L'art de la guerre
Moby Prince, la piste USA
Manlio Dinucci
Mardi 12 avril 2016
« Mayday, Mayday[1],
Moby Prince, nous sommes en collision,
nous prenons feu ! Nous avons besoin
d’aide ! » : c’est le dramatique message
transmis il y a vingt-cinq ans, heure
22:25:27 le 10 avril 1991, par le ferry
Moby Prince, entré en collision, dans la
rade du port de Livourne, avec le
pétrolier Agip Abruzzo. Demande d’aide
non écoutée : 140 personnes meurent,
après avoir en vain attendu les secours
pendant des heures. Requête en justice
non écoutée : depuis vingt-cinq ans, les
familles demandent en vain la vérité.
Après trois enquêtes et deux procès.
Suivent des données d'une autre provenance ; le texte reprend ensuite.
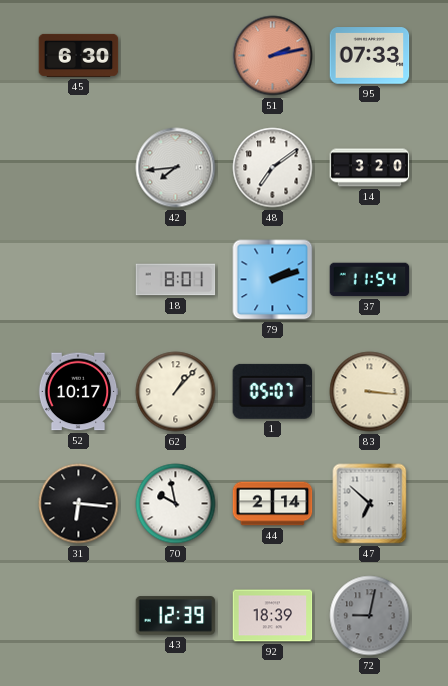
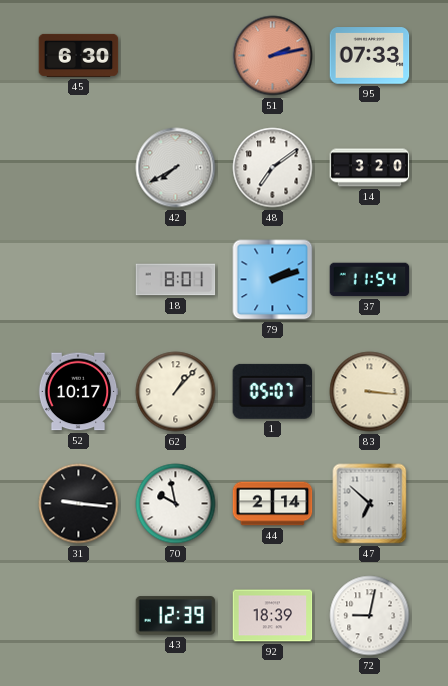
42: 7:44 -> 7:40
31: 6:16 -> 9:16
72 dial: grey -> white
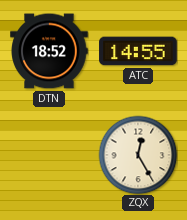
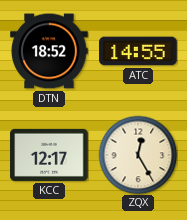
KCC: none -> 12:17
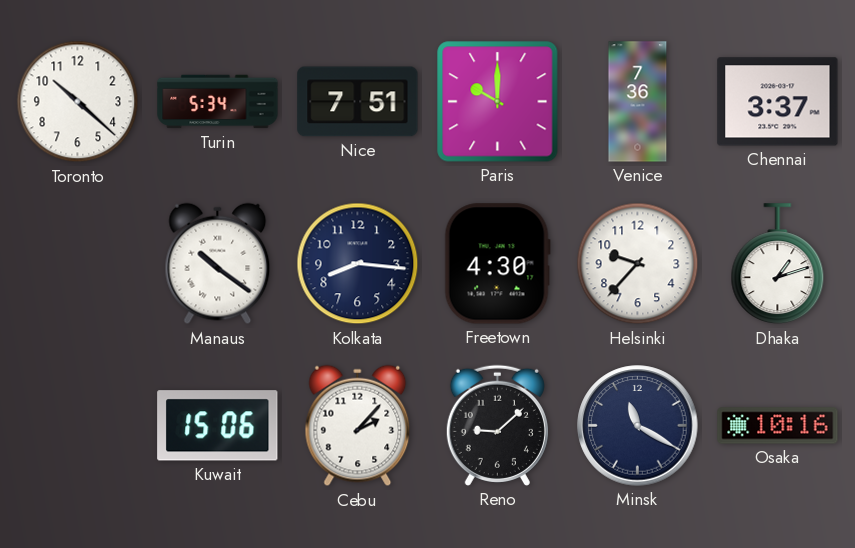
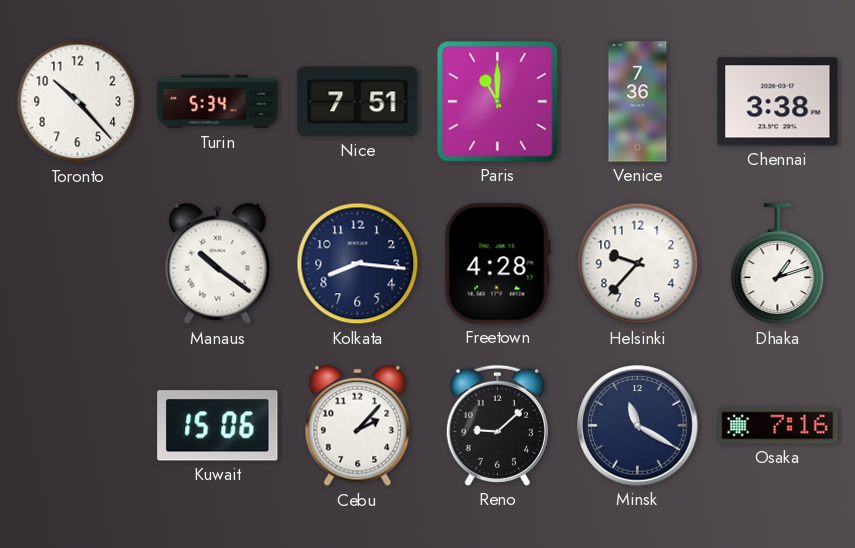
Toronto: 10:22 -> 10:23
Paris: 10:00 -> 11:00
Chennai: 3:37 -> 3:38
Freetown: 4:30 -> 4:28
Osaka: 10:16 -> 7:16
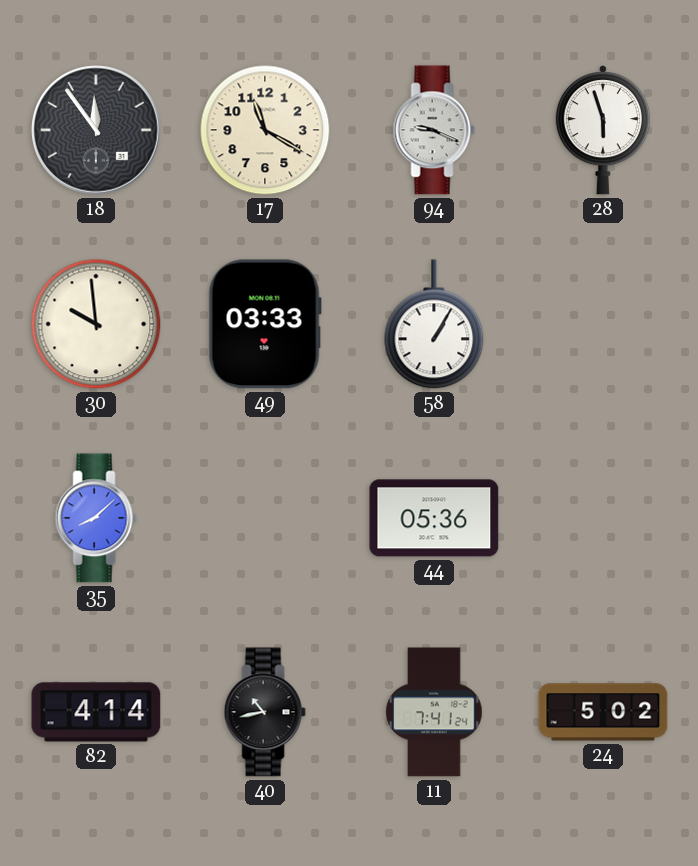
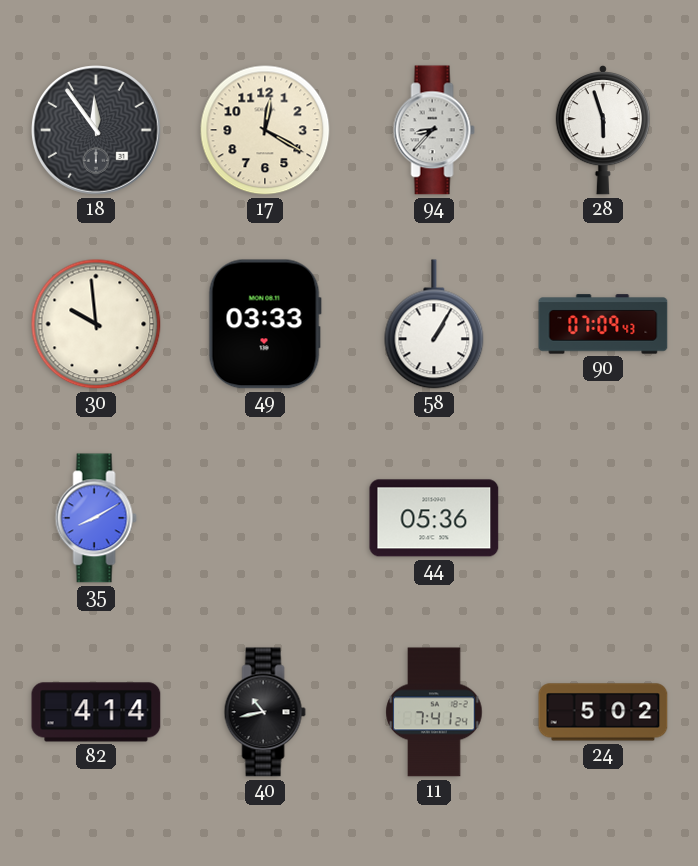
17: 11:20 -> 12:20
94: 9:19 -> 8:37
90: none -> 07:09
35: 8:08 -> 8:10
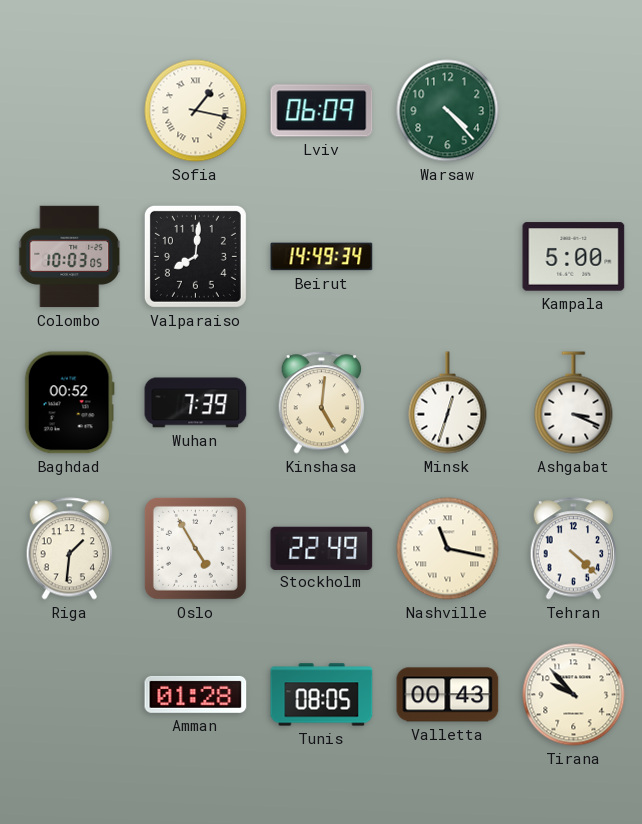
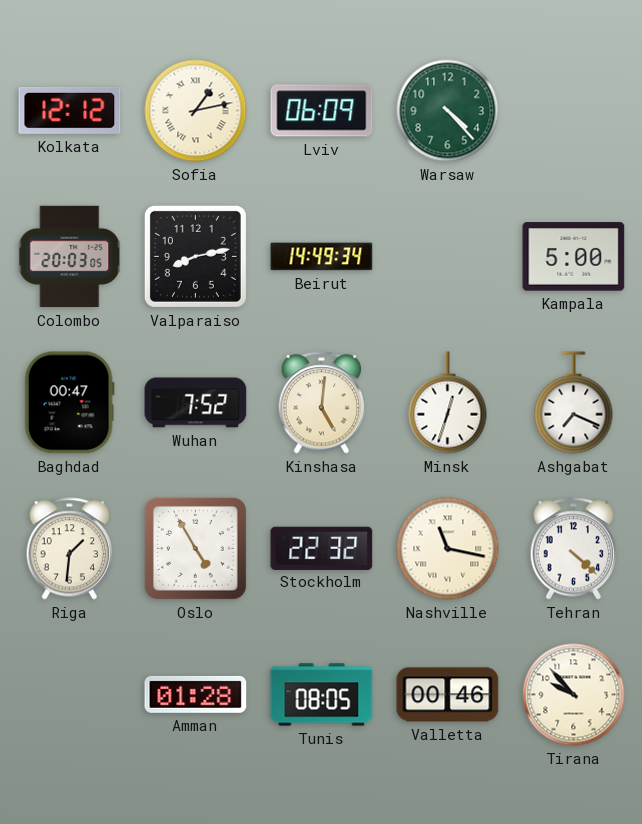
Kolkata: none -> 12:12
Sofia: 1:17 -> 1:13
Colombo: 10:03 -> 20:03
Valparaiso: 8:01 -> 8:13
Baghdad: 00:52 -> 00:47
Wuhan: 7:39 -> 7:52
Ashgabat: 3:19 -> 7:19
Stockholm: 22:49 -> 22:32
Valletta: 00:43 -> 00:46
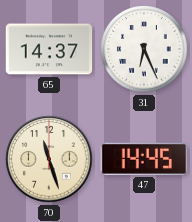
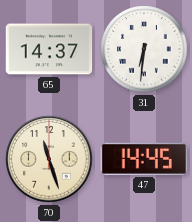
31: 6:26 -> 6:31
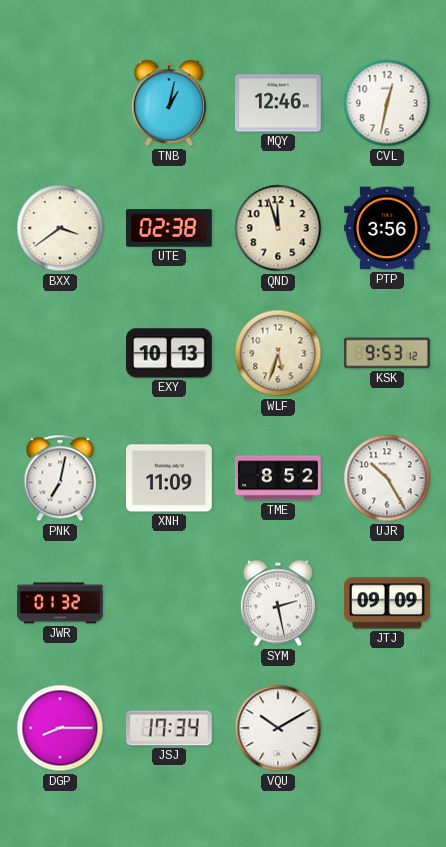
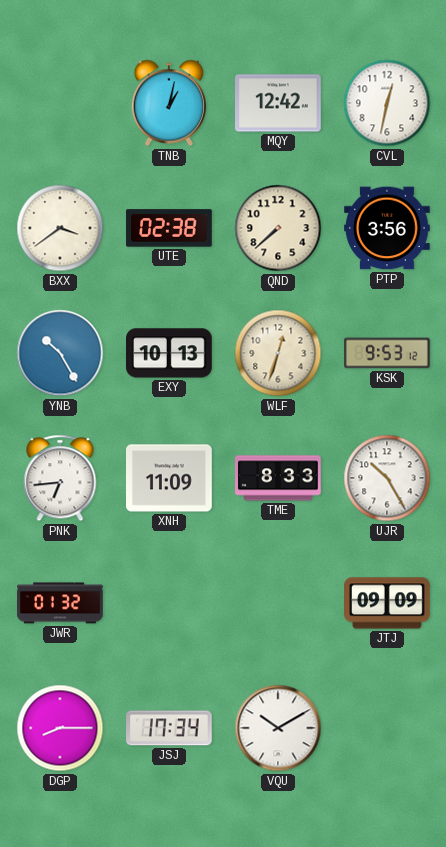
MQY: 12:46 -> 12:42
QND: 11:57 -> 7:38
YNB: none -> 10:25
WLF: 5:33 -> 12:33
PNK: 7:02 -> 6:44
TME: 8:52 -> 8:33
SYM: 2:28 -> none
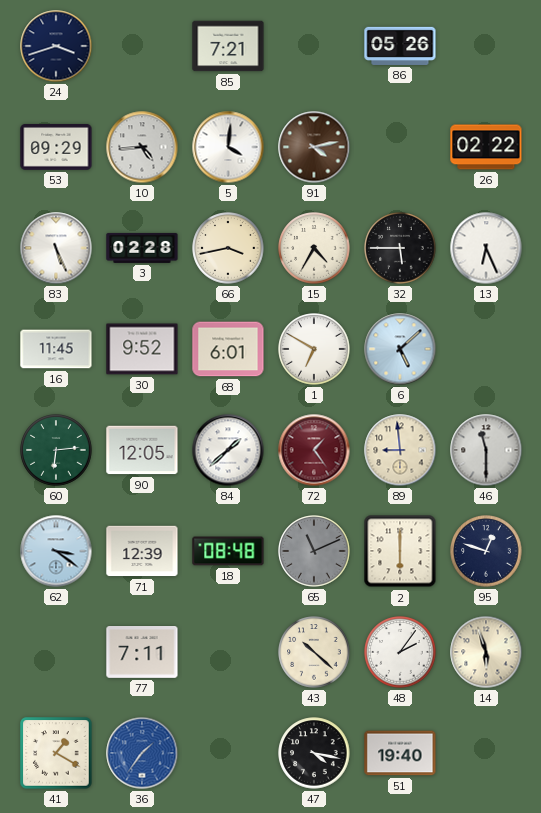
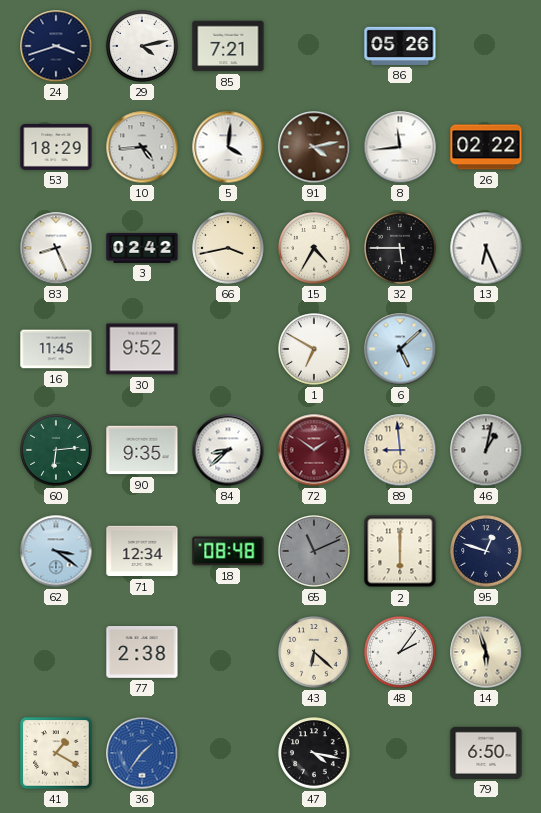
29: none -> 4:13
53: 09:29 -> 18:29
8: none -> 11:44
83: 5:26 -> 8:26
3: 02:28 -> 02:42
68: 6:01 -> none
90: 12:05 -> 9:35
84: 1:38 -> 8:38
72: 1:24 -> 1:51
46: 11:30 -> 1:02
71: 12:39 -> 12:34
77: 7:11 -> 2:38
43: 10:22 -> 6:22
51: 19:40 -> none
79: none -> 6:50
Et
pourtant la vérité émerge impérieusement
des faits.
Il y a ce soir-là dans la rade de Livourne un trafic intense de navires
militaires et militarisés des
Etats-Unis, qui ramènent à la base
étasunienne de Camp Darby (limitrophe au
port) une partie des armes utilisées
dans la première guerre du Golfe.
Il y a aussi d’autres mystérieux navires. Le Gallant II (nom de
code Theresa), navire étasunien
militarisé qui, immédiatement après
l’accident, quitte précipitamment la
rade de Livourne. Le 21 Oktoobar II
de la société Shifco, dont la flotte,
donnée par la Coopération italienne à la
Somalie officiellement pour la pêche,
est utilisée pour le transport d’armes
USA et de déchets toxiques y compris
radioactifs en Somalie et pour fournir
en armes la Croatie en guerre contre la
Yougoslavie.
Pour avoir trouvé les preuves de ce trafic, la journaliste Ilaria
Alpi et son opérateur Miran Hrovatin
sont assassinés en 1994 à Mogadiscio
dans un guet-apens organisé par la Cia
avec l’aide des réseaux Gladio et des
services secrets italiens.
Selon toute probabilité, le soir du 10 avril dans la rade de
Livourne est en cours le transbordement
d’armes USA qui, au lieu de rentrer à
Camp Darby, sont secrètement envoyées en
Somalie, Croatie et dans d’autres zones,
non exclus les dépôts de Gladio en
Italie (voir le blog de Luigi Grimaldi
sur le Moby Prince[2]).
Quand survient la collision, ceux qui
dirigent l’opération -certainement le
commandement USA de Camp Darby- essaient
immédiatement d’effacer toute preuve. Ce
qui explique une série de « zones
d’ombre » : le signal du Moby Prince, à
seulement 2 miles du port, qui arrive
fortement brouillé ; le silence de
Livorno Radio, le gérant public des
télécommunications, qui n’appelle pas le
Moby Prince ; le commandant du port
Sergio Albanese, « occupé à d’autres
communications radio », qui ne guide pas
les secours et se trouve immédiatement
après promu amiral pour ses mérites ; le
manque (ou plutôt la disparition) des
tracés radar et images satellitaires, en
particulier sur la position de l’Agip
Abruzzo, à peine arrivé d’Egypte à
Livourne en un temps étrangement record
(4,5 jours au lieu de 14) ; les
effractions sur le ferry sous séquestre,
où disparaissent des instruments
essentiels aux enquêtes. Au point de
faire apparaître ce qui est arrivé au
Moby Prince comme un accident banal, y
compris par la responsabilité du
commandant.
Les familles des victimes sont à présent arrivées à obtenir l’institution
d’une commission d’enquête
parlementaire, non seulement pour rendre
justice à leurs proches, mais pour
«clore un chapitre indigne de l’histoire
italienne ». Chapitre qui restera ouvert
si la commission limitera comme
d’habitude l’enquête à l’extérieur de
Camp Darby, la base USA qui est au
centre du massacre du Moby Prince.
Celle-là même qui était sous
investigation des juges Casson et
Mastelloni dans l’enquête sur
l’organisation golpiste « Gladio ». Une
des bases USA/Otan qui -écrit Ferdinando
Imposimato, président honoraire de la
Cour Suprême de Cassation- fournirent
les explosifs pour les massacres, de
Piazza Fontana à ceux de Capaci et
Via d’Amelio[3].
Bases dans lesquelles « se réunissaient
membres du terrorisme noir, officiers de
l’Otan, mafieux, hommes politiques
italiens et francs-maçons, à la veille
des attentats ».
Le Mayday du Moby Prince est le Mayday de notre démocratie.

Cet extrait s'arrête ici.